In yet another link to work from Mandiant, their research on a group they call their research on a group they call UNC3944 is worth a look. This gang is probably related to “Scattered Spider,” or “the Com” (the people who hacked Las Vegas casinos last year), but Mandiant says that they have moved away from ransomware to focus on data theft for extortion.
More importantly, though, Mandiant notes they’re pivoting their access to SaaS applications using specialized tools, and the Golden SAML attack via ADFS that was the subject of ProPublica’s article. Vendors that don’t use SaaS securely could quickly find most of their (and their clients’) cloud data being enumerated and possibly stolen. As Mandiant explains, many companies don’t log or monitor this activity, even if equivalent on-premises data access would have the appropriate logging.
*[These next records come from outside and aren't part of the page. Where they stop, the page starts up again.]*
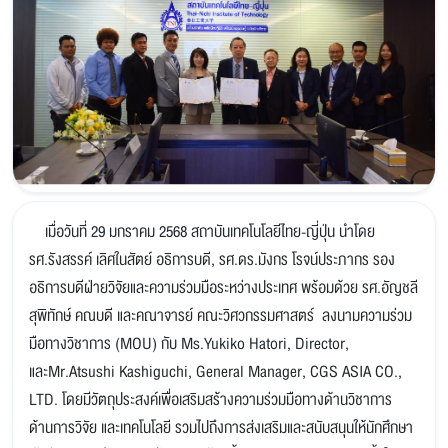
เมื่อวันที่ 29 มกราคม 2568 สถาบันเทคโนโลยีไทย-ญี่ปุ่น นำโดย
รศ.รังสรรค์ เลิศในสัตย์ อธิการบดี, รศ.ดร.มังกร โรจน์ประภากร รอง
อธิการบดีฝ่ายวิจัยและความร่วมมือระหว่างประเทศ พร้อมด้วย รศ.อัญชลี
สุพิทักษ์ คณบดี และคณาจารย์ คณะวิศวกรรมศาสตร์ ลงนามความร่วม
มือทางวิชาการ (MOU) กับ Ms.Yukiko Hatori, Director,
และMr.Atsushi Kashiguchi, General Manager, CGS ASIA CO.,
LTD. โดยมีวัตถุประสงค์เพื่อเสริมสร้างความร่วมมือทางด้านวิชาการ
ด้านการวิจัย และเทคโนโลยี รวมไปถึงการส่งเสริมและสนับสนุนให้นักศึกษา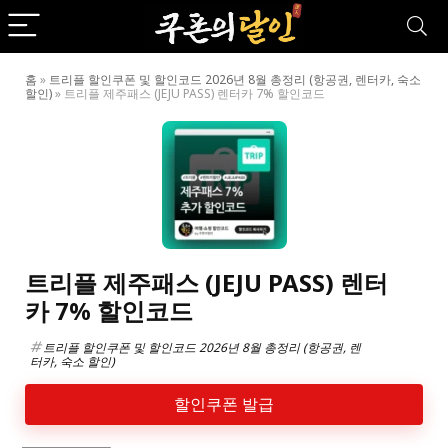
홈
»
트리플 할인쿠폰 및 할인코드 2026년 8월 총정리 (항공권, 렌터카, 숙소
할인)
»
트리플 제주패스 (JEJU PASS) 렌터카 7% 할인코드
트리플 제주패스 (JEJU PASS) 렌터
카 7% 할인코드
트리플 할인쿠폰 및 할인코드 2026년 8월 총정리 (항공권, 렌
터카, 숙소 할인)
할인쿠폰 발급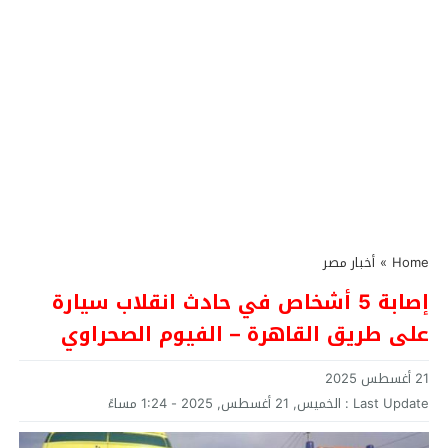
Home
»
أخبار مصر
إصابة 5 أشخاص في حادث انقلاب سيارة
على طريق القاهرة – الفيوم الصحراوي
21 أغسطس 2025
Last Update :
الخميس, 21 أغسطس, 2025 - 1:24 مساءً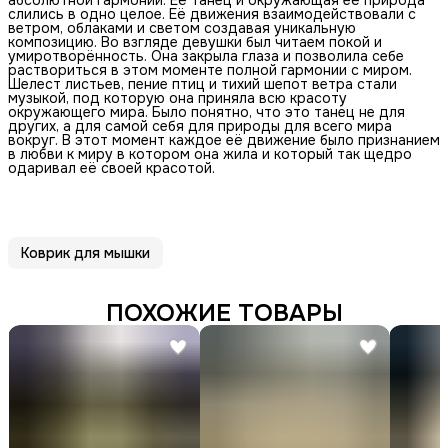
слились в одно целое. Её движения взаимодействовали с
ветром, облаками и светом создавая уникальную
композицию. Во взгляде девушки был читаем покой и
умиротворённость. Она закрыла глаза и позволила себе
раствориться в этом моменте полной гармонии с миром.
Шелест листьев, пение птиц и тихий шепот ветра стали
музыкой, под которую она приняла всю красоту
окружающего мира. Было понятно, что это танец не для
других, а для самой себя для природы для всего мира
вокруг. В этот момент каждое её движение было признанием
в любви к миру в котором она жила и который так щедро
одаривал её своей красотой.
Коврик для мышки
ПОХОЖИЕ ТОВАРЫ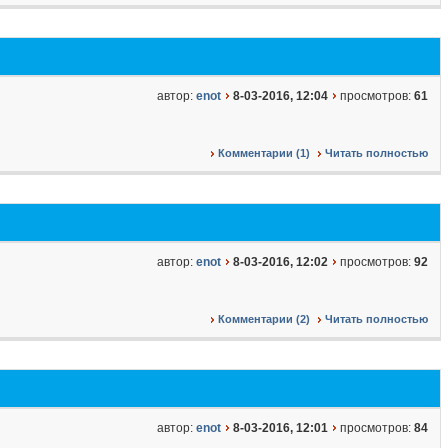
автор:
enot
8-03-2016, 12:04
просмотров:
61
Комментарии (1)
Читать полностью
автор:
enot
8-03-2016, 12:02
просмотров:
92
Комментарии (2)
Читать полностью
автор:
enot
8-03-2016, 12:01
просмотров:
84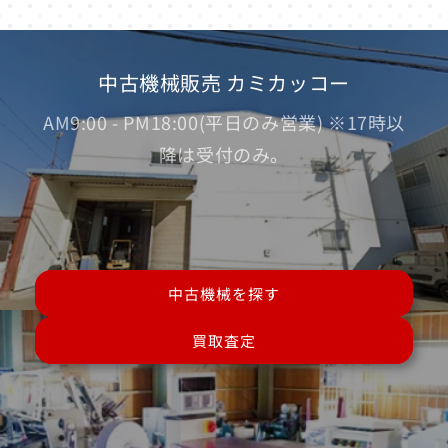
中古機械販売 カミカッコー
AM9:00 - PM18:00(平日のみ営業) ※17時以
降は受付のみ。
中古機械を探す
買取査定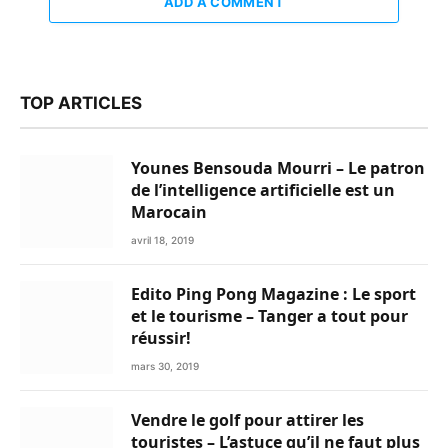
ADD A COMMENT
TOP ARTICLES
Younes Bensouda Mourri – Le patron
de l’intelligence artificielle est un
Marocain
avril 18, 2019
Edito Ping Pong Magazine : Le sport
et le tourisme – Tanger a tout pour
réussir!
mars 30, 2019
Vendre le golf pour attirer les
touristes – L’astuce qu’il ne faut plus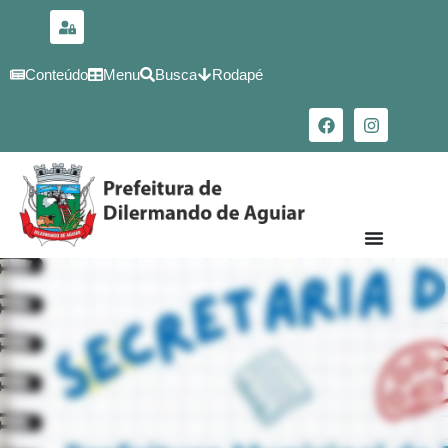
para o
conteúdo
Conteúdo
Menu
Busca
Rodapé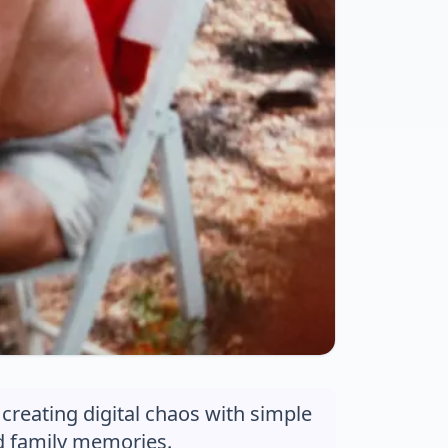
 creating digital chaos with simple
nd family memories.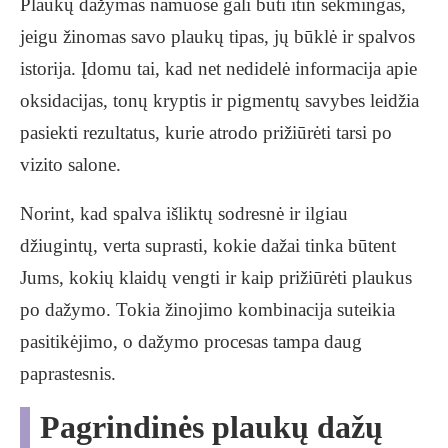
Plaukų dažymas namuose gali būti itin sėkmingas,
jeigu žinomas savo plaukų tipas, jų būklė ir spalvos
istorija. Įdomu tai, kad net nedidelė informacija apie
oksidacijas, tonų kryptis ir pigmentų savybes leidžia
pasiekti rezultatus, kurie atrodo prižiūrėti tarsi po
vizito salone.
Norint, kad spalva išliktų sodresnė ir ilgiau
džiugintų, verta suprasti, kokie dažai tinka būtent
Jums, kokių klaidų vengti ir kaip prižiūrėti plaukus
po dažymo. Tokia žinojimo kombinacija suteikia
pasitikėjimo, o dažymo procesas tampa daug
paprastesnis.
Pagrindinės plaukų dažų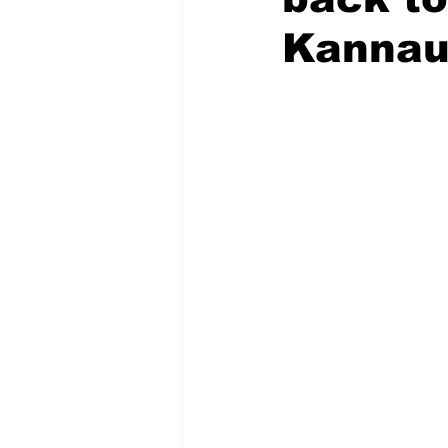
Kannauj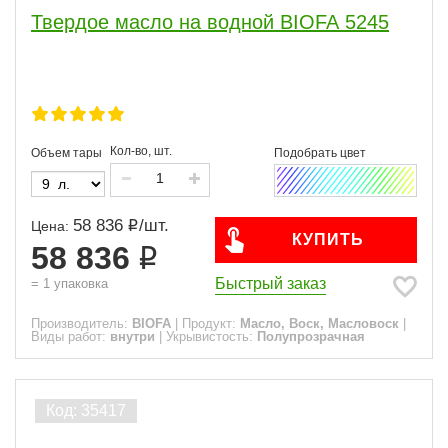
Твердое масло на водной BIOFA 5245
Кол-во, шт.
Объем тары
58 836
/
шт.
Цена:
КУПИТЬ
58 836
Быстрый заказ
=
1
упаковка
Производитель:
BIOFA
|
Продукт:
Масло, Воск, Масловоск
|
Виды работ:
внутри
|
Укрывистость:
Полупрозрачная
And that’s a wrap… except for one bonus link that may be especially interesting for our Brazilian readers.
See you next month!
This blog post brings together Google’s collective understanding of the Brazilian threat landscape, combining insights from Google’s Threat Analysis Group (TAG) and Mandiant’s frontline intelligence. As Brazil’s economic and geopolitical role in global affairs continues to rise, threat actors from an array of motivations will further seek opportunities to exploit the digital infrastructure that Brazilians rely upon across all aspects of society. By sharing our global perspective, we hope to enable greater resiliency in mitigating these threats.